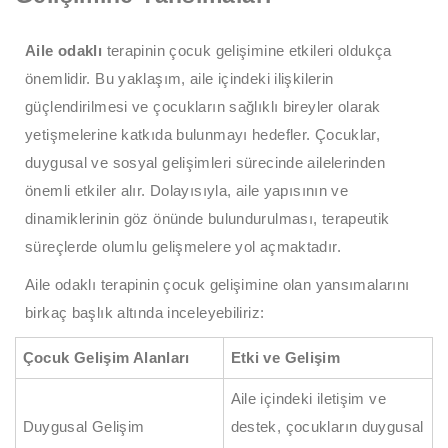
Aile odaklı
terapinin çocuk gelişimine etkileri oldukça
önemlidir. Bu yaklaşım, aile içindeki ilişkilerin
güçlendirilmesi ve çocukların sağlıklı bireyler olarak
yetişmelerine katkıda bulunmayı hedefler. Çocuklar,
duygusal ve sosyal gelişimleri sürecinde ailelerinden
önemli etkiler alır. Dolayısıyla, aile yapısının ve
dinamiklerinin göz önünde bulundurulması, terapeutik
süreçlerde olumlu gelişmelere yol açmaktadır.
Aile odaklı terapinin çocuk gelişimine olan yansımalarını
birkaç başlık altında inceleyebiliriz:
Çocuk Gelişim Alanları
Etki ve Gelişim
Aile içindeki iletişim ve
Duygusal Gelişim
destek, çocukların duygusal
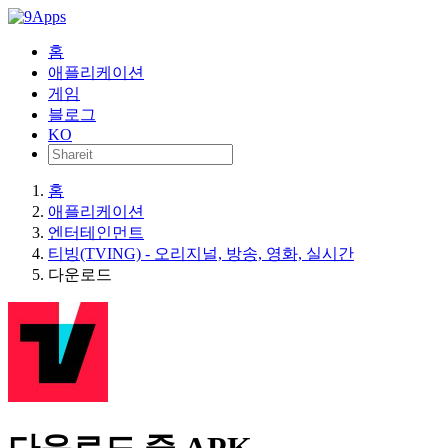
홈
애플리케이션
게임
블로그
KO
홈
애플리케이션
엔터테인먼트
티빙(TVING) - 오리지널, 방송, 영화, 실시간
다운로드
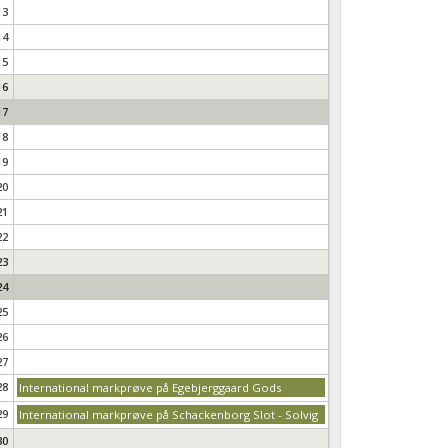
13
14
15
16
17
18
19
20
21
22
23
24
25
26
27
28
International markprøve på Egebjerggaard Gods
29
International markprøve på Schackenborg Slot - Solvig
30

_ _ _ _

Goal of the exercise >> Reproduce each line of the material in which the string "çocukların" occurs.

Answer to this exercise >>
güçlendirilmesi ve çocukların sağlıklı bireyler olarak
destek, çocukların duygusal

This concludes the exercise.